- _Requirement_
Count every line in the following listing that contains "here", then report that count with nothing added.

- _Data for processing_
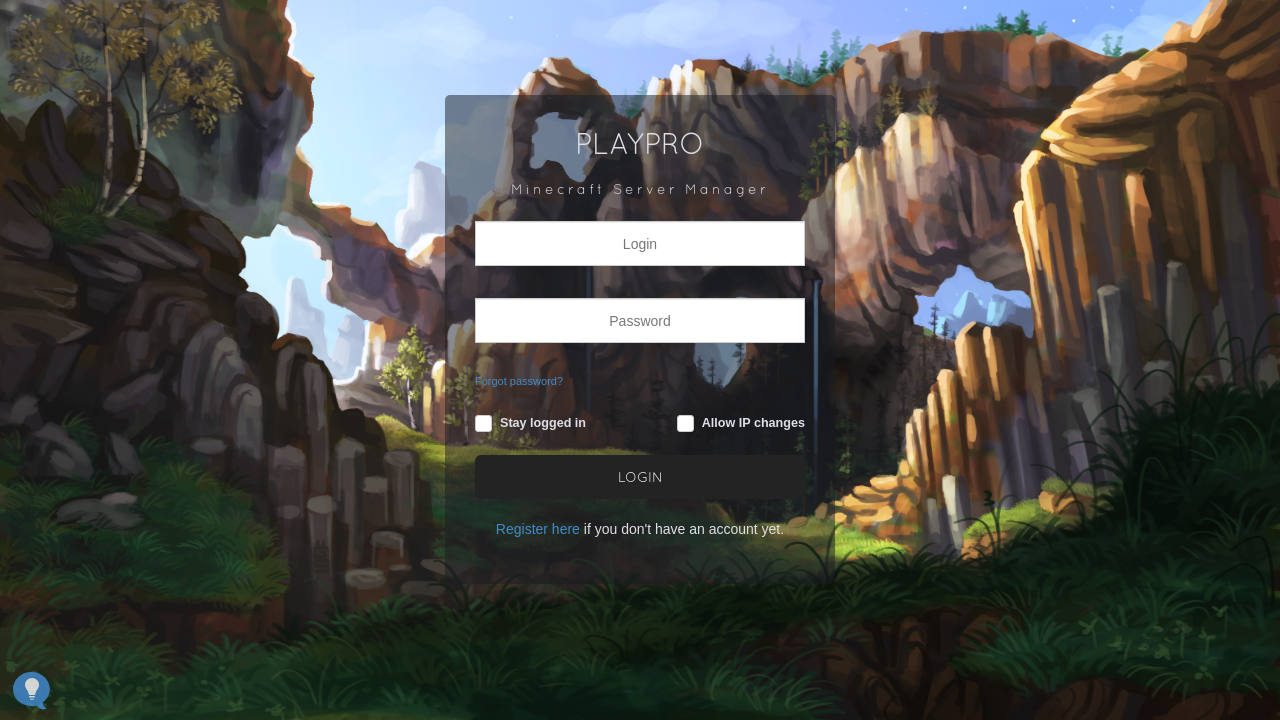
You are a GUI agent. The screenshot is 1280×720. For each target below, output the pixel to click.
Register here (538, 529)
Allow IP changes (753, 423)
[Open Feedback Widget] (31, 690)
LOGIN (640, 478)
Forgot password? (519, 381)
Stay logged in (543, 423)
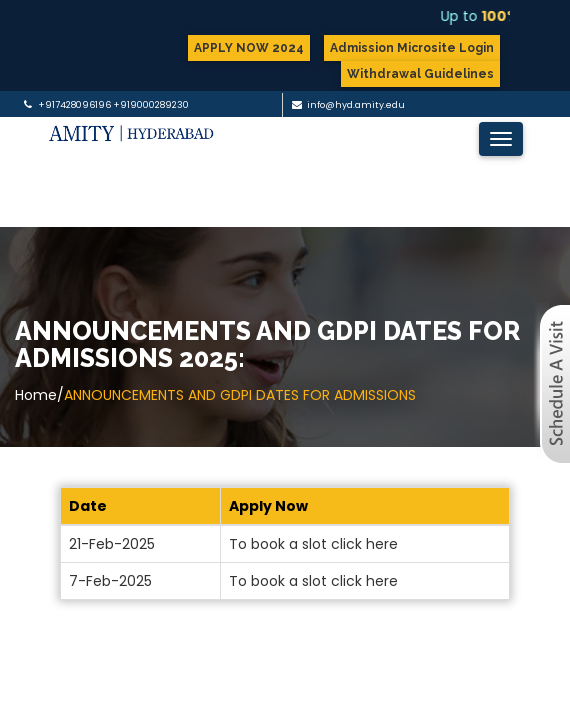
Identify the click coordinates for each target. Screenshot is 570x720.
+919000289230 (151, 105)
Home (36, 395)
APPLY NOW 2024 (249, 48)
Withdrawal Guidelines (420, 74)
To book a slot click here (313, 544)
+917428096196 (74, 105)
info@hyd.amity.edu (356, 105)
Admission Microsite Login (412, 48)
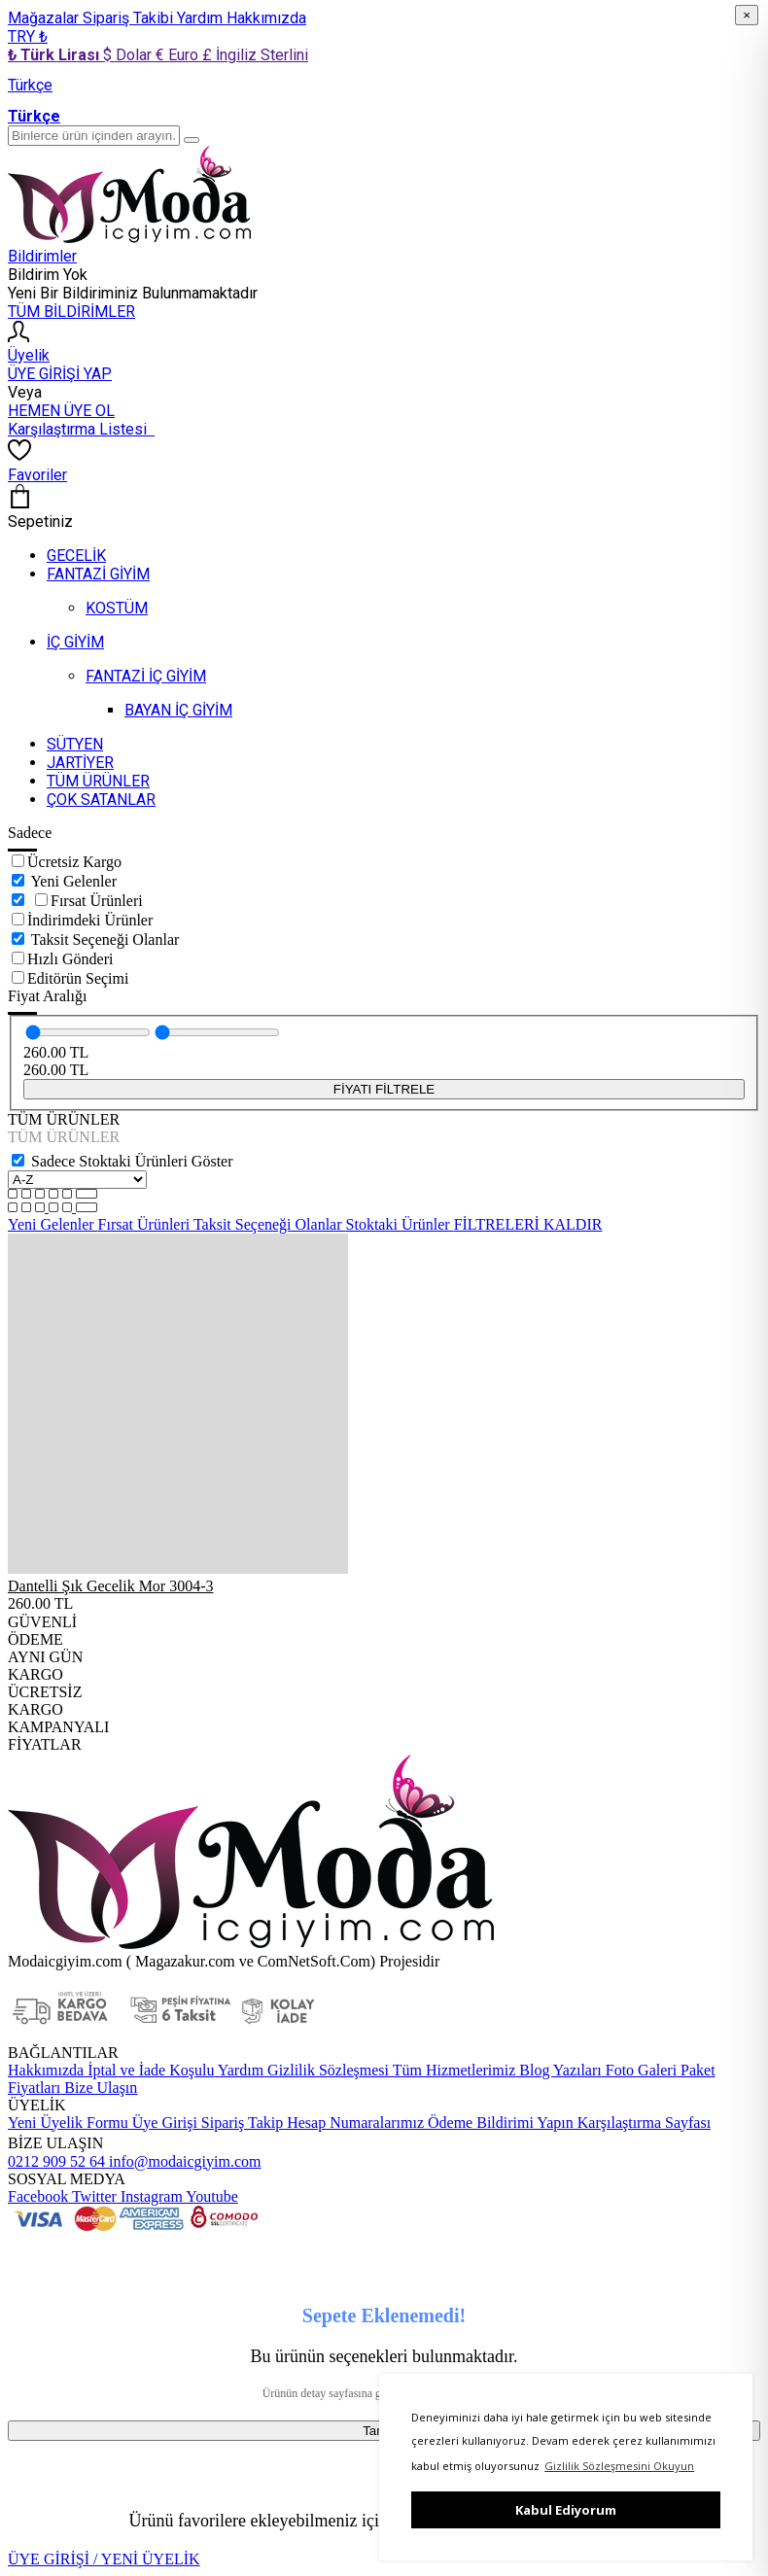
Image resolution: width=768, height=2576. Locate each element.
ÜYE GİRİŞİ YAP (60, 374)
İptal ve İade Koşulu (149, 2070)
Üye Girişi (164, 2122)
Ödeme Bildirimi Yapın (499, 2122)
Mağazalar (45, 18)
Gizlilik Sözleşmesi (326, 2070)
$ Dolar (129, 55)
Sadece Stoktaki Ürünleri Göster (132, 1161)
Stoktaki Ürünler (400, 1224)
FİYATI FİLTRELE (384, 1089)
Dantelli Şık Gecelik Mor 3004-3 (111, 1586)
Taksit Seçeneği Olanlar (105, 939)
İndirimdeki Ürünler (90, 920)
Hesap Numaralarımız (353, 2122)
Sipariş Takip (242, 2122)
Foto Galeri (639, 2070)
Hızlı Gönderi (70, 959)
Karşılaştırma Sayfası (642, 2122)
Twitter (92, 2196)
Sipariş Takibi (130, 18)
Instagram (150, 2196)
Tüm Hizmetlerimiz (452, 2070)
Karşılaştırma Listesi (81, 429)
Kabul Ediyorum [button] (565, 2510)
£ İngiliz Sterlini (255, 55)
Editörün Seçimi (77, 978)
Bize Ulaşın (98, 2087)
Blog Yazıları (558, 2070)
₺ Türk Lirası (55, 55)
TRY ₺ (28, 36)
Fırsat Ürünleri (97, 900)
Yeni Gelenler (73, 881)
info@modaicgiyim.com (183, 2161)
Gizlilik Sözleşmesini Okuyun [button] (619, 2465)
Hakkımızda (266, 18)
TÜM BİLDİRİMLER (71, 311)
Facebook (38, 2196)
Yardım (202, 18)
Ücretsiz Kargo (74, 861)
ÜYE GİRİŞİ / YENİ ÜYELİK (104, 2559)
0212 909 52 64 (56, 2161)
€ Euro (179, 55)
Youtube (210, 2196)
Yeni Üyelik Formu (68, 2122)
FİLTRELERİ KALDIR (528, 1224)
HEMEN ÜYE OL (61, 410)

==

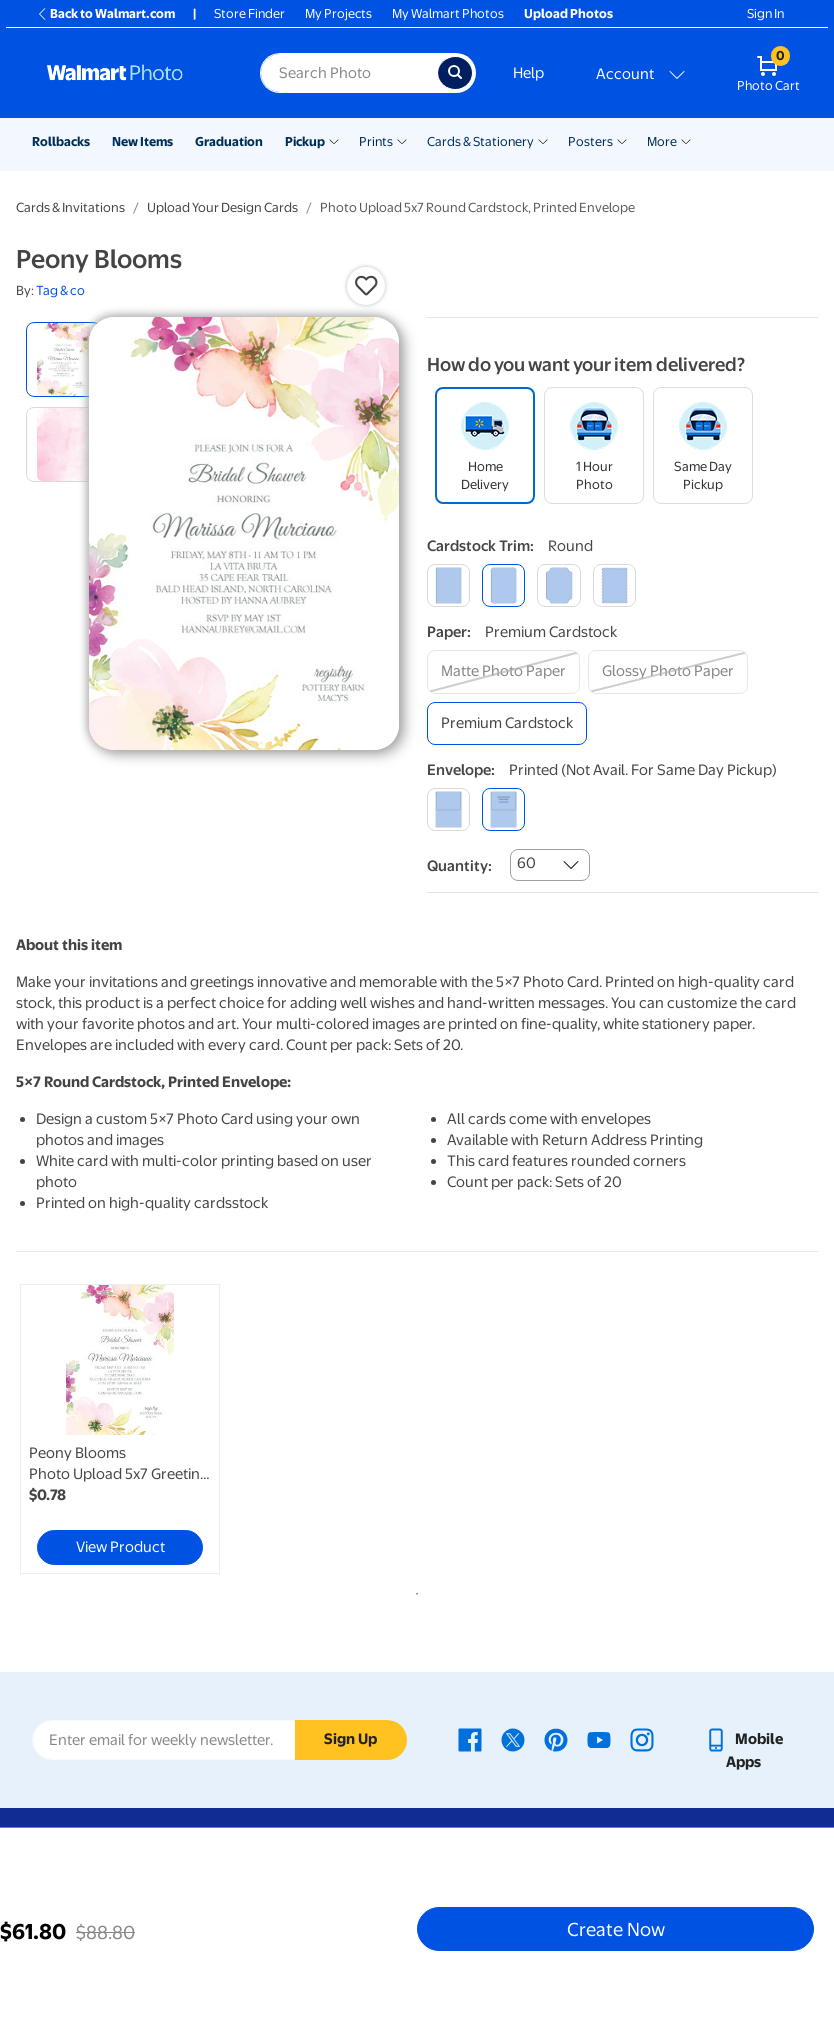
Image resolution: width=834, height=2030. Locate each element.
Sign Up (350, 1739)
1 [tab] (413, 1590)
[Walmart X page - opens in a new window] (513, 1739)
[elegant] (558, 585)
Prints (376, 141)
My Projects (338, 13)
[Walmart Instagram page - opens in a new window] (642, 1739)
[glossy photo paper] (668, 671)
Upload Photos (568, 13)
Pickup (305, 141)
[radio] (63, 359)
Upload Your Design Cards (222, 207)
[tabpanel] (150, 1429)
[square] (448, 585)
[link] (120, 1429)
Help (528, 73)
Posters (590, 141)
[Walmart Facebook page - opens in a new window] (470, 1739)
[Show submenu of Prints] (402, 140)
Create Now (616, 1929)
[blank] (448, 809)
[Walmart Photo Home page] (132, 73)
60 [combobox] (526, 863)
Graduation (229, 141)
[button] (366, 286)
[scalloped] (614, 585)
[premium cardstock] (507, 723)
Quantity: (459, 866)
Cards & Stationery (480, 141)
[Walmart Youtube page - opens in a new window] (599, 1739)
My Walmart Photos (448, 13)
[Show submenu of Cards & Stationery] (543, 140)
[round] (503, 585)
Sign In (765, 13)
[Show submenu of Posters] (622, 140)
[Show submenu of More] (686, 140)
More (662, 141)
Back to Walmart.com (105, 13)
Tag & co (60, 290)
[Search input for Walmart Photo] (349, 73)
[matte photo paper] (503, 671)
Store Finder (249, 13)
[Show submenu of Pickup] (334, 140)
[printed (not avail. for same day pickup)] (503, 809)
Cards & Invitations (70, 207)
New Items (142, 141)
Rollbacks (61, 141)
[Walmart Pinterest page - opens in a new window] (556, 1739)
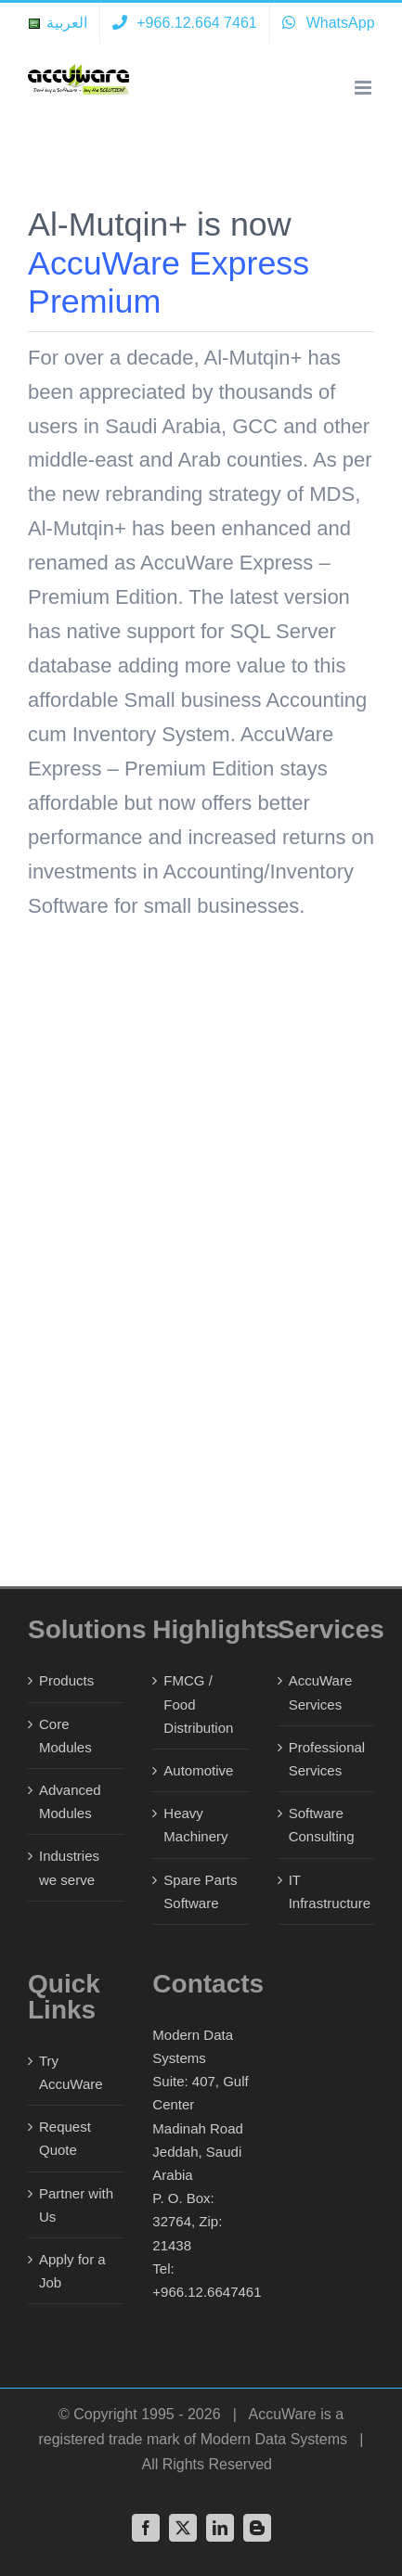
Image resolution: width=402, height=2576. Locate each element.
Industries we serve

...

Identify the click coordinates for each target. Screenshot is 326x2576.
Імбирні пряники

- _Response_
2